Non serve a nulla eliminare l’art. 1 e l’art. 4: correlare, come fanno l’art. 2 e l’art. 3, il delitto di ‘istigazione alla discriminazione’, ovvero di ‘discriminazione’ alle categorie di sesso, genere, orientamento sessuale e identità di genere significa comunque affidare al magistrato l’identificazione di queste categorie, secondo i propri condizionamenti ideologici, certamente non limitati da concetti sui quali nella stessa area lgbt+ vi è contrasto. Uso volutamente il termine ‘magistrato’, più ampio di quello di ‘giudice’, perché include il pubblico ministero: il quale potrà chiedere, o disporre in via d’urgenza, intercettazioni telefoniche o ambientali (alcuni tetti sanzionatori delle nuove disposizioni lo consentono), e chiedere l’emissione di provvedimenti restrittivi della libertà. Dopo qualche anno, un giudice potrà pure decidere che non è discriminatorio, e quindi non è reato, affermare che la famiglia è quella formata da un uomo e una donna uniti in matrimonio: intanto chi lo detto avrà subìto indagini, pesanti invasioni nella sfera personale e limitazioni della libertà.

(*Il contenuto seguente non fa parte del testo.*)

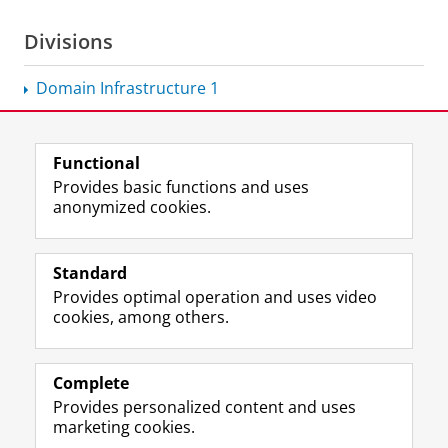
Divisions
Domain Infrastructure 1
Functional
View this page in:
Nederlands
Provides basic functions and uses
anonymized cookies.
F
L
R
I
Y
Follow the UG
a
i
S
n
o
Standard
c
n
S
s
u
Provides optimal operation and uses video
e
k
-
t
T
Prospective students
cookies, among others.
b
e
f
a
u
Society/Business
o
d
e
g
b
o
I
e
r
e
Alumni
k
n
d
a
c
Complete
P
P
U
m
h
Provides personalized content and uses
About us
a
a
n
a
a
marketing cookies.
g
g
i
c
n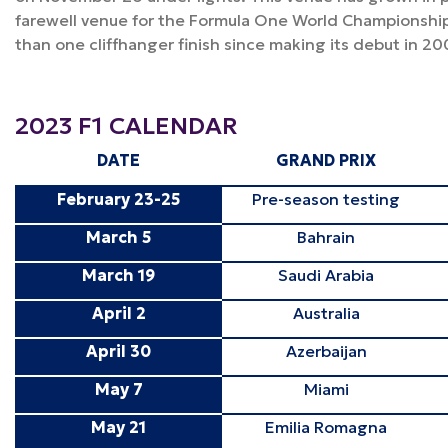
farewell venue for the Formula One World Championshi
than one cliffhanger finish since making its debut in 20
2023 F1 CALENDAR
DATE
GRAND PRIX
February 23-25
Pre-season testing
March 5
Bahrain
March 19
Saudi Arabia
April 2
Australia
April 30
Azerbaijan
May 7
Miami
May 21
Emilia Romagna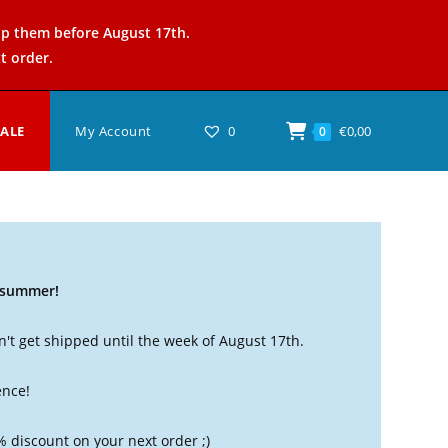
ip them before August 17th.
t order.
SALE
My Account
0
€
0,00
0
t summer!
't get shipped until the week of August 17th.
ence!
% discount on your next order ;)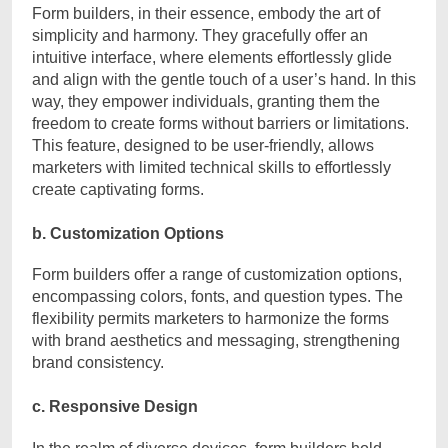
Form builders, in their essence, embody the art of
simplicity and harmony. They gracefully offer an
intuitive interface, where elements effortlessly glide
and align with the gentle touch of a user’s hand. In this
way, they empower individuals, granting them the
freedom to create forms without barriers or limitations.
This feature, designed to be user-friendly, allows
marketers with limited technical skills to effortlessly
create captivating forms.
b. Customization Options
Form builders offer a range of customization options,
encompassing colors, fonts, and question types. The
flexibility permits marketers to harmonize the forms
with brand aesthetics and messaging, strengthening
brand consistency.
c. Responsive Design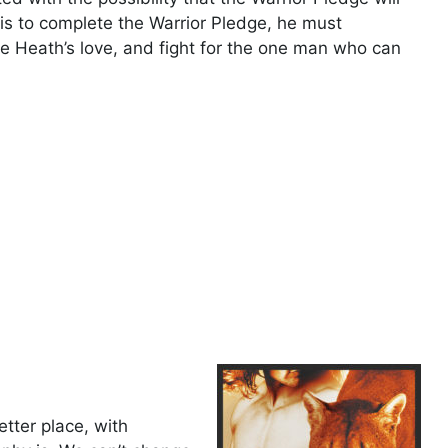
is to complete the Warrior Pledge, he must
e Heath’s love, and fight for the one man who can
tter place, with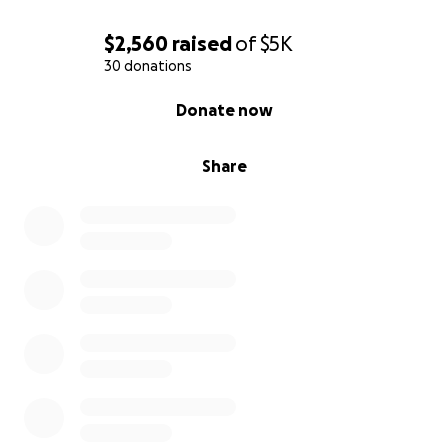
$2,560
raised
of
$5K
30 donations
0% complete
Donate now
Share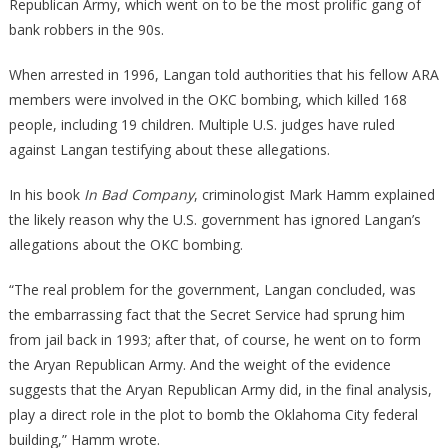
Republican Army, which went on to be the most prolific gang of
bank robbers in the 90s.
When arrested in 1996, Langan told authorities that his fellow ARA
members were involved in the OKC bombing, which killed 168
people, including 19 children. Multiple U.S. judges have ruled
against Langan testifying about these allegations.
In his book
In Bad Company
, criminologist Mark Hamm explained
the likely reason why the U.S. government has ignored Langan’s
allegations about the OKC bombing.
“The real problem for the government, Langan concluded, was
the embarrassing fact that the Secret Service had sprung him
from jail back in 1993; after that, of course, he went on to form
the Aryan Republican Army. And the weight of the evidence
suggests that the Aryan Republican Army did, in the final analysis,
play a direct role in the plot to bomb the Oklahoma City federal
building,” Hamm wrote.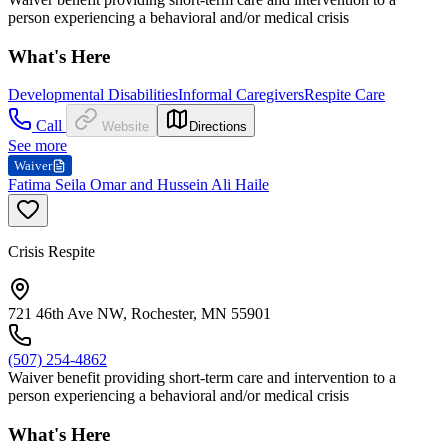
person experiencing a behavioral and/or medical crisis
What's Here
Developmental Disabilities
Informal Caregivers
Respite Care
Call
Website
Directions
See more
Waiver
Fatima Seila Omar and Hussein Ali Haile
Crisis Respite
721 46th Ave NW, Rochester, MN 55901
(507) 254-4862
Waiver benefit providing short-term care and intervention to a
person experiencing a behavioral and/or medical crisis
What's Here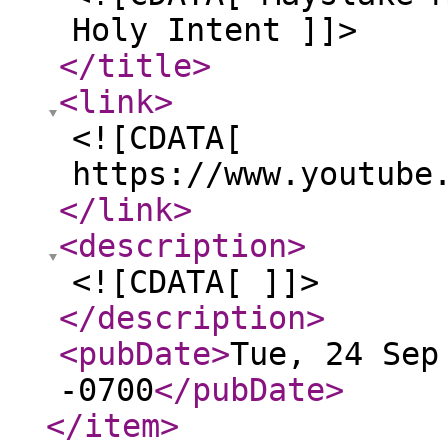
Holy Intent ]]>
</title
>
<link
>
<![CDATA[
https://www.youtube
</link
>
<description
>
<![CDATA[ ]]>
</description
>
<pubDate
>
Tue, 24 Sep
-0700
</pubDate
>
</item
>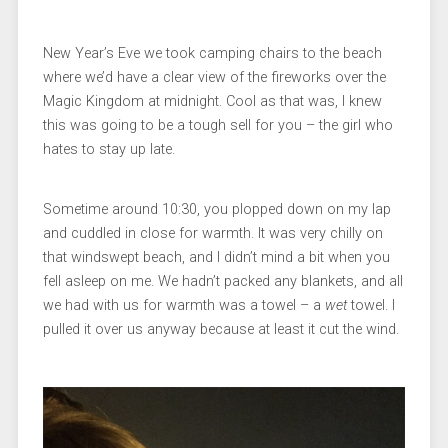
New Year’s Eve we took camping chairs to the beach
where we’d have a clear view of the fireworks over the
Magic Kingdom at midnight. Cool as that was, I knew
this was going to be a tough sell for you – the girl who
hates to stay up late.
Sometime around 10:30, you plopped down on my lap
and cuddled in close for warmth. It was very chilly on
that windswept beach, and I didn’t mind a bit when you
fell asleep on me. We hadn’t packed any blankets, and all
we had with us for warmth was a towel – a
wet
towel. I
pulled it over us anyway because at least it cut the wind.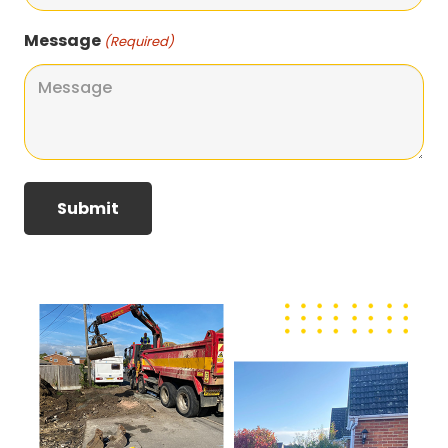
Message
(Required)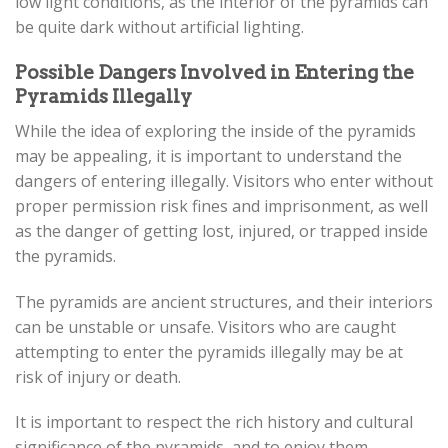
low light conditions, as the interior of the pyramids can
be quite dark without artificial lighting.
Possible Dangers Involved in Entering the
Pyramids Illegally
While the idea of exploring the inside of the pyramids
may be appealing, it is important to understand the
dangers of entering illegally. Visitors who enter without
proper permission risk fines and imprisonment, as well
as the danger of getting lost, injured, or trapped inside
the pyramids.
The pyramids are ancient structures, and their interiors
can be unstable or unsafe. Visitors who are caught
attempting to enter the pyramids illegally may be at
risk of injury or death.
It is important to respect the rich history and cultural
significance of the pyramids, and to enjoy them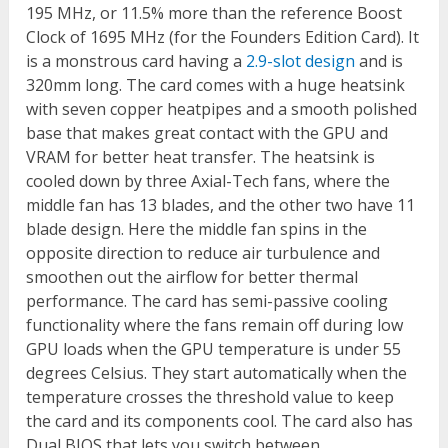
195 MHz, or 11.5% more than the reference Boost
Clock of 1695 MHz (for the Founders Edition Card). It
is a monstrous card having a
2.9-slot design
and is
320mm long. The card comes with a huge heatsink
with seven copper heatpipes and a smooth polished
base that makes great contact with the GPU and
VRAM for better heat transfer. The heatsink is
cooled down by three Axial-Tech fans, where the
middle fan has 13 blades, and the other two have 11
blade design. Here the middle fan spins in the
opposite direction to reduce air turbulence and
smoothen out the airflow for better thermal
performance. The card has semi-passive cooling
functionality where the fans remain off during low
GPU loads when the GPU temperature is under 55
degrees Celsius. They start automatically when the
temperature crosses the threshold value to keep
the card and its components cool. The card also has
Dual BIOS that lets you switch between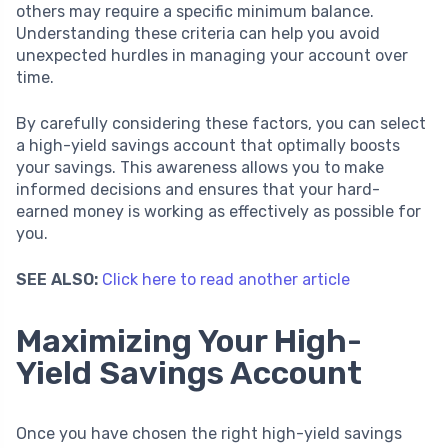
others may require a specific minimum balance.
Understanding these criteria can help you avoid
unexpected hurdles in managing your account over
time.
By carefully considering these factors, you can select
a high-yield savings account that optimally boosts
your savings. This awareness allows you to make
informed decisions and ensures that your hard-
earned money is working as effectively as possible for
you.
SEE ALSO:
Click here to read another article
Maximizing Your High-
Yield Savings Account
Once you have chosen the right high-yield savings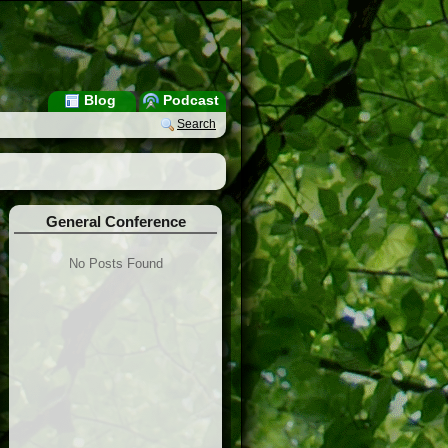
Blog
Podcast
Search
General Conference
No Posts Found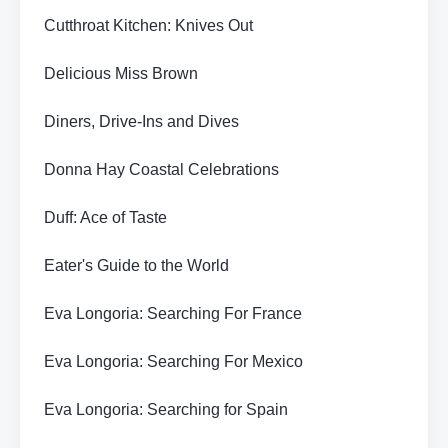
Cutthroat Kitchen: Knives Out
Delicious Miss Brown
Diners, Drive-Ins and Dives
Donna Hay Coastal Celebrations
Duff: Ace of Taste
Eater's Guide to the World
Eva Longoria: Searching For France
Eva Longoria: Searching For Mexico
Eva Longoria: Searching for Spain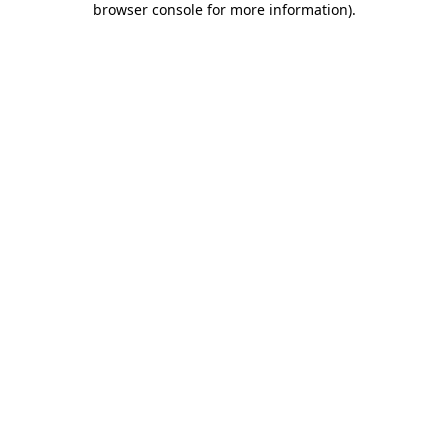
browser console for more information)
.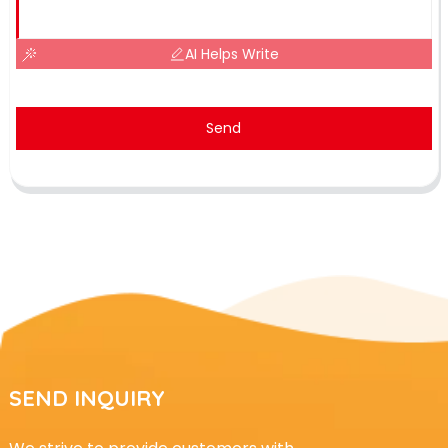
AI Helps Write
Send
SEND INQUIRY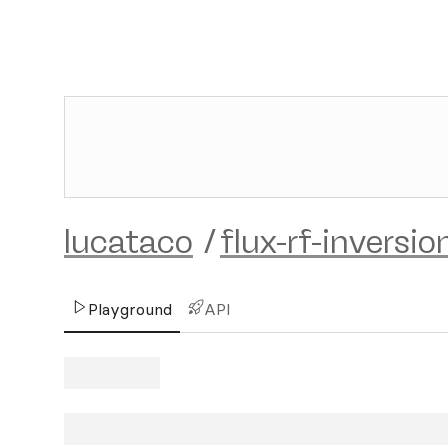
lucataco
/
flux-rf-inversio
Playground
API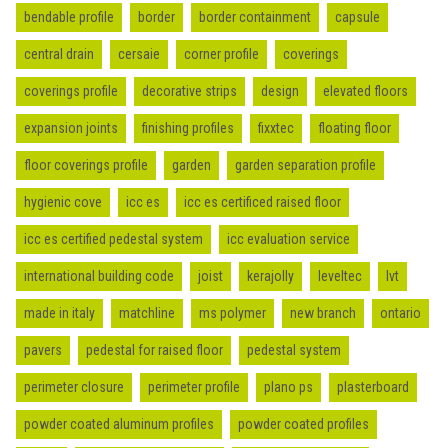
bendable profile
border
border containment
capsule
central drain
cersaie
corner profile
coverings
coverings profile
decorative strips
design
elevated floors
expansion joints
finishing profiles
fixxtec
floating floor
floor coverings profile
garden
garden separation profile
hygienic cove
icc es
icc es certificed raised floor
icc es certified pedestal system
icc evaluation service
international building code
joist
kerajolly
leveltec
lvt
made in italy
matchline
ms polymer
new branch
ontario
pavers
pedestal for raised floor
pedestal system
perimeter closure
perimeter profile
plano ps
plasterboard
powder coated aluminum profiles
powder coated profiles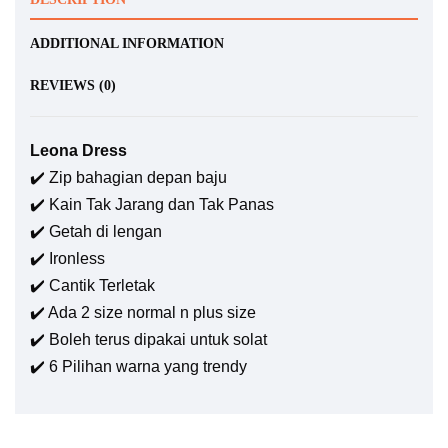
ADDITIONAL INFORMATION
REVIEWS (0)
Leona Dress
✔️ Zip bahagian depan baju
✔️ Kain Tak Jarang dan Tak Panas
✔️ Getah di lengan
✔️ Ironless
✔️ Cantik Terletak
✔️ Ada 2 size normal n plus size
✔️ Boleh terus dipakai untuk solat
✔️ 6 Pilihan warna yang trendy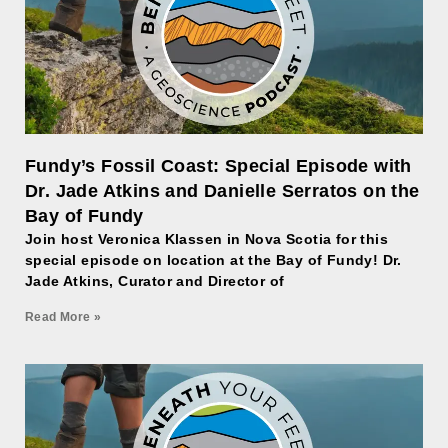
Fundy’s Fossil Coast: Special Episode with
Dr. Jade Atkins and Danielle Serratos on the
Bay of Fundy
Join host Veronica Klassen in Nova Scotia for this
special episode on location at the Bay of Fundy! Dr.
Jade Atkins, Curator and Director of
Read More »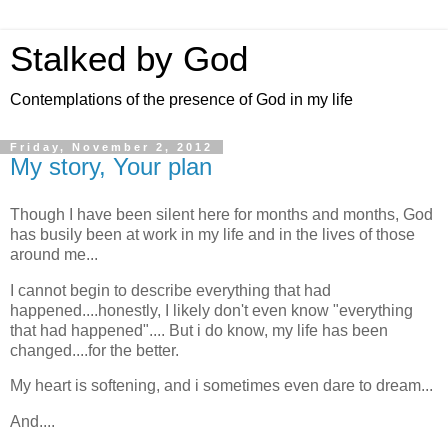
Stalked by God
Contemplations of the presence of God in my life
Friday, November 2, 2012
My story, Your plan
Though I have been silent here for months and months, God
has busily been at work in my life and in the lives of those
around me...
I cannot begin to describe everything that had
happened....honestly, I likely don't even know "everything
that had happened".... But i do know, my life has been
changed....for the better.
My heart is softening, and i sometimes even dare to dream...
And....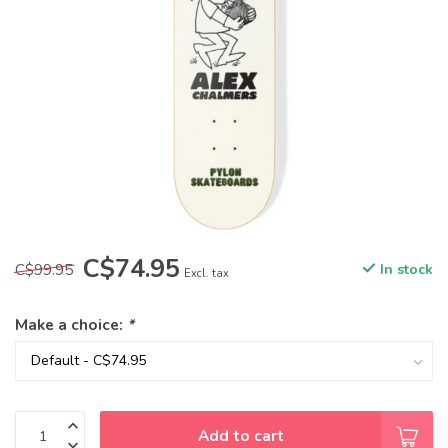
C$74.95
C$99.95
In stock
Excl. tax
Make a choice:
*
Add to cart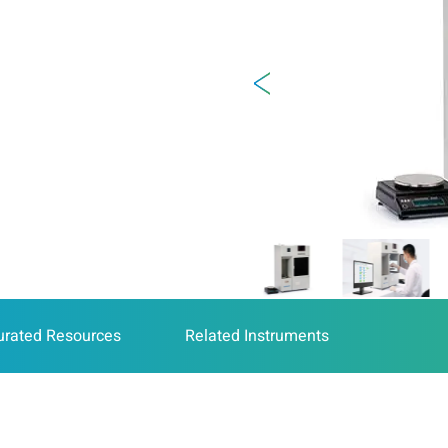
urated Resources
Related Instruments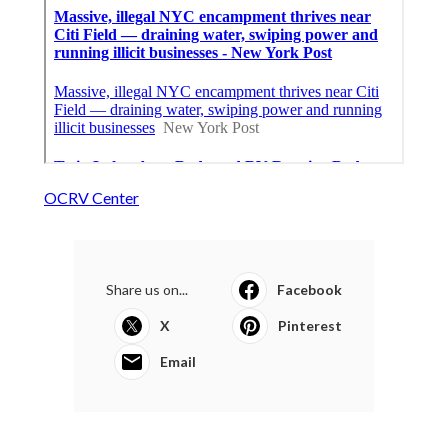
OCRV Center
Share us on...
Facebook
X
Pinterest
Email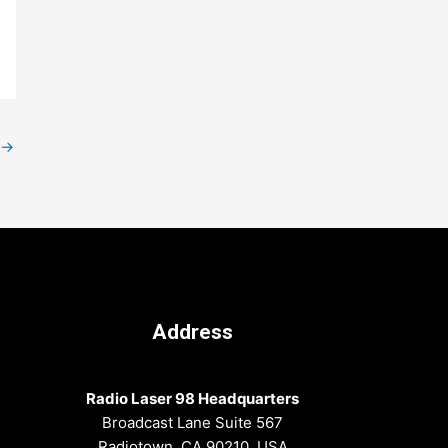
→
Address
Radio Laser 98 Headquarters
Broadcast Lane Suite 567
Radiotown, CA 90210, USA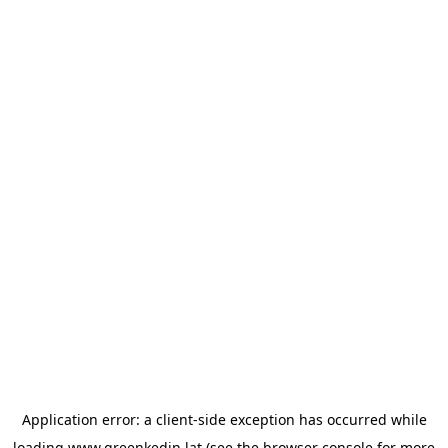
Application error: a
client
-side exception has occurred while
loading
www.greenkedin.lat
(see the
browser console
for more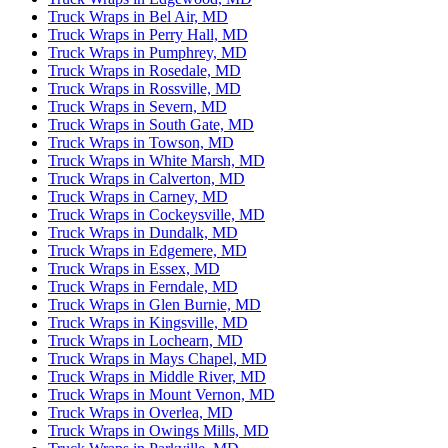
Truck Wraps in Bel Air, MD
Truck Wraps in Perry Hall, MD
Truck Wraps in Pumphrey, MD
Truck Wraps in Rosedale, MD
Truck Wraps in Rossville, MD
Truck Wraps in Severn, MD
Truck Wraps in South Gate, MD
Truck Wraps in Towson, MD
Truck Wraps in White Marsh, MD
Truck Wraps in Calverton, MD
Truck Wraps in Carney, MD
Truck Wraps in Cockeysville, MD
Truck Wraps in Dundalk, MD
Truck Wraps in Edgemere, MD
Truck Wraps in Essex, MD
Truck Wraps in Ferndale, MD
Truck Wraps in Glen Burnie, MD
Truck Wraps in Kingsville, MD
Truck Wraps in Lochearn, MD
Truck Wraps in Mays Chapel, MD
Truck Wraps in Middle River, MD
Truck Wraps in Mount Vernon, MD
Truck Wraps in Overlea, MD
Truck Wraps in Owings Mills, MD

Se poi il giudicante accettasse la tesi del pm grazie all’art. 5 accadrà che il responsabile di una associazione pro family, o più in generale un sacerdote o un catechista che ripeta l’insegnamento della Chiesa su matrimonio e figli, siano condannati ad affiggere manifesti per il Gay pride. Non è un caso se sull’art. 5 e sulla libertà delle associazioni si era concentrata la Nota della S. Sede allo Stato italiano.

Non serve a nulla eliminare l’art. 7: si immagini che una associazione lgbt+ chieda al direttore di una scuola di fare lezioni di gender, e costui opponga un diniego o subordini l’assenso all’accordo coi genitori degli alunni. Se per il pm o per il giudicante tutto ciò è discriminatorio - cosa da non escludere alla luce delle prese di posizione di non pochi magistrati negli ultimi mesi sul tema gender - quanto meno il preside si ritroverà iscritto nel registro degli indagati: saranno sufficienti un paio di simili iniziative giudiziarie e il gender entrerà trionfalmente in tutte le scuole, pur senza l’art. 7.

Agli esami di riparazione sarebbe un grave errore, questo sì da completa bocciatura di una classe politica, consentire un compromesso al ribasso di questo tipo.